_ACTION ITEM_.
Nothing in the records should be changed in the copy, though the pictures must be left out.

_PROVIDED RECORDS_.
*****
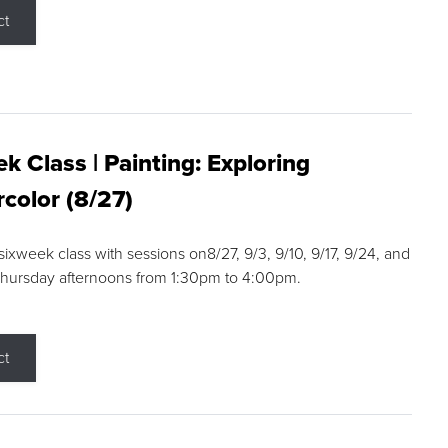
ct
k Class | Painting: Exploring
color (8/27)
 sixweek class with sessions on8/27, 9/3, 9/10, 9/17, 9/24, and
Thursday afternoons from 1:30pm to 4:00pm.
ct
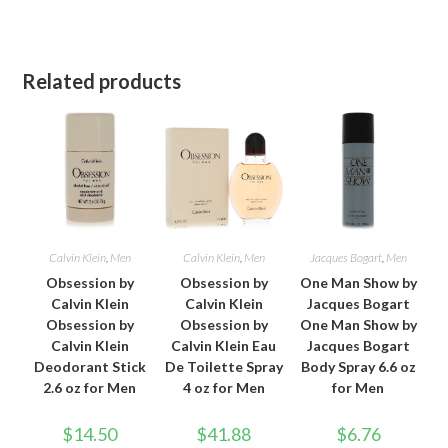
Related products
Calvin Klein
,
Men
Calvin Klein
,
Men
Jacques Bogart
,
Men
Obsession by
Obsession by
One Man Show by
Calvin Klein
Calvin Klein
Jacques Bogart
Obsession by
Obsession by
One Man Show by
Calvin Klein
Calvin Klein Eau
Jacques Bogart
Deodorant Stick
De Toilette Spray
Body Spray 6.6 oz
2.6 oz for Men
4 oz for Men
for Men
$
14.50
$
41.88
$
6.76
*****
_ANSWER BOX_.
ct
k Class | Painting: Exploring
color (8/27)
 sixweek class with sessions on8/27, 9/3, 9/10, 9/17, 9/24, and
Thursday afternoons from 1:30pm to 4:00pm.
ct
Related products
Calvin Klein
,
Men
Calvin Klein
,
Men
Jacques Bogart
,
Men
Obsession by
Obsession by
One Man Show by
Calvin Klein
Calvin Klein
Jacques Bogart
Obsession by
Obsession by
One Man Show by
Calvin Klein
Calvin Klein Eau
Jacques Bogart
Deodorant Stick
De Toilette Spray
Body Spray 6.6 oz
2.6 oz for Men
4 oz for Men
for Men
$
14.50
$
41.88
$
6.76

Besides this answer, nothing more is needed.